The rabbis debated, "Which is greater — Study or Action?" Akiba said, and the sages agreed: "Study — if it leads to Action." (Talmud Bavli /Kiddushin 40b.)

Within the context of the ALEPH principles that affirm the mutual need of the two families of Abraham to live peacefully and freely face-to-face in the Land, what could we do? Here are just a few suggestions, to spark the many others we can think of.

(You can also see a much more detailed article by Arthur Waskow, entitled "Peacemaking in Four Worlds," that appears on the Web at www.socialaction.com and at www.theshalomcenter.org. See also Shalom Center Website www.theshalomcenter.org, under "Seek Peace," for many other articles on the conflict.)

1. On Rosh Hashanah, we could invite a leader of the Arab-American community or a Muslim leader to speak with us about the needs and hopes of Abraham's other family.

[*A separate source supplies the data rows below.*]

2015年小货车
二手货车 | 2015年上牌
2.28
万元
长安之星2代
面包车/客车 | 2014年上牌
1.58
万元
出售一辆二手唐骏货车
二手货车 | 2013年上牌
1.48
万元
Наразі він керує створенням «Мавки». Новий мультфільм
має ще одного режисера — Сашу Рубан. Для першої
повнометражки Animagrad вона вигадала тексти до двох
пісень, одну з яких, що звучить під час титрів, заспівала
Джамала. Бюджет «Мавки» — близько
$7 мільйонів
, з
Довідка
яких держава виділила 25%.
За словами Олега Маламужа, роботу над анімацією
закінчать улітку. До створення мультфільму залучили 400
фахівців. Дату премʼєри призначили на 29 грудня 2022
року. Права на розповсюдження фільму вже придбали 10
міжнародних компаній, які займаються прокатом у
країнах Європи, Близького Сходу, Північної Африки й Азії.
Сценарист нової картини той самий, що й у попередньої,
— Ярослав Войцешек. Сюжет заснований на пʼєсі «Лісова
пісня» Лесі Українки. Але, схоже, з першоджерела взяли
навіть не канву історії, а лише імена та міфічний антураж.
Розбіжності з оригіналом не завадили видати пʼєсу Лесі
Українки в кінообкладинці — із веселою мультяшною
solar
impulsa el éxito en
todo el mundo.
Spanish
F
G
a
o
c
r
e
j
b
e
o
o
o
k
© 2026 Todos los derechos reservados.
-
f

2. On Yom Kippur, we could read from the Sefer Torah the passage in Gen 25: 7-11 about the coming-together of Isaac and Ishmael to bury Abraham and then to live together at the Well of the Living One Who Sees Me — the tikkun (healing) of the two Rosh Hashanah tales of their endangerment. Then we could discuss what this pasage teaches us.

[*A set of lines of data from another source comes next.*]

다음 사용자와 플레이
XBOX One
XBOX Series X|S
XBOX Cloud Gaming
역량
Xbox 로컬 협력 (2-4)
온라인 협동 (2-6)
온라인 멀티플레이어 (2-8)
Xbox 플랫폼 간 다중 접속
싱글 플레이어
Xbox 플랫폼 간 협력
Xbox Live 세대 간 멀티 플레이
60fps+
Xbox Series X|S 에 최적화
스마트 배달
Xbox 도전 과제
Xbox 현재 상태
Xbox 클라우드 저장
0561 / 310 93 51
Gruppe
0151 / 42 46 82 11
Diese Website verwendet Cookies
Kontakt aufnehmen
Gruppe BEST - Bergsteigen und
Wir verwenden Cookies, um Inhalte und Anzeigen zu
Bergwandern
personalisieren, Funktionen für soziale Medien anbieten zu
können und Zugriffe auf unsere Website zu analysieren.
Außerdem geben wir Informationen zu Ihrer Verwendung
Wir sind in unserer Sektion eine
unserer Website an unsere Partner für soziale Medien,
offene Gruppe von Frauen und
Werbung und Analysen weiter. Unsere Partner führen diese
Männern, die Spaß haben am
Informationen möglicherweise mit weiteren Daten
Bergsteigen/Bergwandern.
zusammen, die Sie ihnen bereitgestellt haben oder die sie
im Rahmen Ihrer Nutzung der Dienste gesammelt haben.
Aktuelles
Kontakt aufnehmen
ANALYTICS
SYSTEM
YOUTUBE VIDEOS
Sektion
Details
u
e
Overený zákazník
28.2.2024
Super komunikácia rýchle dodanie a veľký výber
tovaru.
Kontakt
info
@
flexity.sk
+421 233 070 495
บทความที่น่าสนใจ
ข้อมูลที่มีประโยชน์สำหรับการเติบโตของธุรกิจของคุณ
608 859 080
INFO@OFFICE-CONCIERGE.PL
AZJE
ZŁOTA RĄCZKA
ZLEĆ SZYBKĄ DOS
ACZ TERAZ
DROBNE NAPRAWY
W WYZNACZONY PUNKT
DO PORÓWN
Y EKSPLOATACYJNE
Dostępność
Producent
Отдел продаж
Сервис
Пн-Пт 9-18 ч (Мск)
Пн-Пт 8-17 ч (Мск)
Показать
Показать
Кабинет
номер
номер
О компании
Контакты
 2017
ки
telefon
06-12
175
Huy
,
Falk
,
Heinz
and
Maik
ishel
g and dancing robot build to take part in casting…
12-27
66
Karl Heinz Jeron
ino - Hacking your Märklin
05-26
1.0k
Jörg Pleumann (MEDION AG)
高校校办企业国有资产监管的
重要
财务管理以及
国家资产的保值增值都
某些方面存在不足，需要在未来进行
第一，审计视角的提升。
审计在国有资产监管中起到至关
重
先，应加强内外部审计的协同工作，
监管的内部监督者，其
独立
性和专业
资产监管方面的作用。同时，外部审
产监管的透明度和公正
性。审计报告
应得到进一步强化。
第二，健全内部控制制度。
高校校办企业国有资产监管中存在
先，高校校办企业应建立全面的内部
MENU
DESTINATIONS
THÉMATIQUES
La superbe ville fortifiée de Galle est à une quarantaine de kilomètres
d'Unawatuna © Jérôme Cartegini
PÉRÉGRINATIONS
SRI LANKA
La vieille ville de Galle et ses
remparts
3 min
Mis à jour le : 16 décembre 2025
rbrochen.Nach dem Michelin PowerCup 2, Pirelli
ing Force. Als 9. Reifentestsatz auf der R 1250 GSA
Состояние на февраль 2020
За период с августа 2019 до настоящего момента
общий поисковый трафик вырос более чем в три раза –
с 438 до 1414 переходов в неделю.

3. Then or on any Shabbat, or every Shabbat, we could read aloud some or all the names of those Israeli Jews, Israelis of Palestinian origin, and Palestinians from the West Bank/Gaza who have died from violence during this past year. We could say all of Mourners' Kaddish or just the "Oseh shalom" paragraph, adding "v'al kol Yishmael" after "v'al kol Yisrael."

(The names of the dead of both communities, listed according to their status, the status of those who killed them, and place of death, are available on the Web at www.btselem.org. When you get to this site, click on "Current Intifada" and then on "Statistics" and then on "Persons Killed.")

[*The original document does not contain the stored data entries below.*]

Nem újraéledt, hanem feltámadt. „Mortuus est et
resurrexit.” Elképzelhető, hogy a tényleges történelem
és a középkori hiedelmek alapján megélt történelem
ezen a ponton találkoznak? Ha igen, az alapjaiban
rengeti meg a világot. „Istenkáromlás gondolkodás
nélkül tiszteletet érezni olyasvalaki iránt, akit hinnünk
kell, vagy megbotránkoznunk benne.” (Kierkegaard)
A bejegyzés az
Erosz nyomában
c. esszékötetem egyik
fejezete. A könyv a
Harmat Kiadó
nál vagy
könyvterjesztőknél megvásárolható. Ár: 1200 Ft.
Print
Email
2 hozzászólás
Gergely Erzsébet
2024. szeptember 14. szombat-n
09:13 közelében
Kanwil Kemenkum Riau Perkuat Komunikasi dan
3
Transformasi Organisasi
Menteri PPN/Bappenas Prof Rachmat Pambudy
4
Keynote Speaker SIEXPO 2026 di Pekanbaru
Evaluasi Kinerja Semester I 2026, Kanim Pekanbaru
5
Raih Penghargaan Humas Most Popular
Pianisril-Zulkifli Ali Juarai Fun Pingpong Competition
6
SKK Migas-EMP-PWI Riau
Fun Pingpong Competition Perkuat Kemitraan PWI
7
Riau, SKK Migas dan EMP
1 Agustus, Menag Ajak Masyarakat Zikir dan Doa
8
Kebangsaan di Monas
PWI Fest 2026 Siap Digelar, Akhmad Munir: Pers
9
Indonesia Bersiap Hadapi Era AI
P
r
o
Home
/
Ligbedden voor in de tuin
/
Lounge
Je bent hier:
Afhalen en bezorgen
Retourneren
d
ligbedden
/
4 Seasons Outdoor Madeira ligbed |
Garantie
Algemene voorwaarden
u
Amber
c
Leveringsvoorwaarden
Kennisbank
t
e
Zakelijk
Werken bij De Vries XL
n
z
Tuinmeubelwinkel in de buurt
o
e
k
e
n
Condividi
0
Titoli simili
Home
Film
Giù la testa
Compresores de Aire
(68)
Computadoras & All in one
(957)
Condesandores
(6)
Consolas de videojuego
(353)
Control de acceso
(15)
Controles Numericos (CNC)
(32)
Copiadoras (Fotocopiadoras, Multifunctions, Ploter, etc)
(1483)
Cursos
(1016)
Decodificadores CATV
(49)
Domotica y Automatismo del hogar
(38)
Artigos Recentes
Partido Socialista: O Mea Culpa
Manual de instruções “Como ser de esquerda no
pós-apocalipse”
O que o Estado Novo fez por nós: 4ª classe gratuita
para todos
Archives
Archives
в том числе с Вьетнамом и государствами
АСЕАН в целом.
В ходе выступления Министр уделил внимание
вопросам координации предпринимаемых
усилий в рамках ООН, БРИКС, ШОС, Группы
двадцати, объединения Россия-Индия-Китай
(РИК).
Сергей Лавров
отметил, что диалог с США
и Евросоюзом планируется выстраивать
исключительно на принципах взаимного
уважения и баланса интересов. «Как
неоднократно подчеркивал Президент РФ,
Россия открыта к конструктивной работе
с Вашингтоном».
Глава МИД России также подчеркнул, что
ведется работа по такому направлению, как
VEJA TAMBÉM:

When either community mourns the deaths only of those on "its side" who have been killed by those on "the other side," the outcome is often more rage, more hatred, and more death. If we can share the grief for those dead on both "sides," we are more likely to see each other as human beings, and move toward ending the violence.

4. We could learn more about the efforts at nonviolent approaches that are being made by groups like Rabbis for Human Rights, Bat Shalom, the Palestinian Center for Rapprochement in Beit Sahour, the Israel-Palestine Center for Research and Information (in Jerusalem), etc.

5. After coming to our own conclusions, we could bring them to the attention of Jewish and general leaders and communities through letters to editors, resolutions of our own congregations, vigils and rallies, etc.

6. We could support those organizations in Israel or America that are working in accord with our own beliefs, by sending them tzedakah money.

7. We could invite Israelis and Palestinians to speak at our congregations.

8. We could learn the songs of peace in Hebrew, and add them to our liturgies.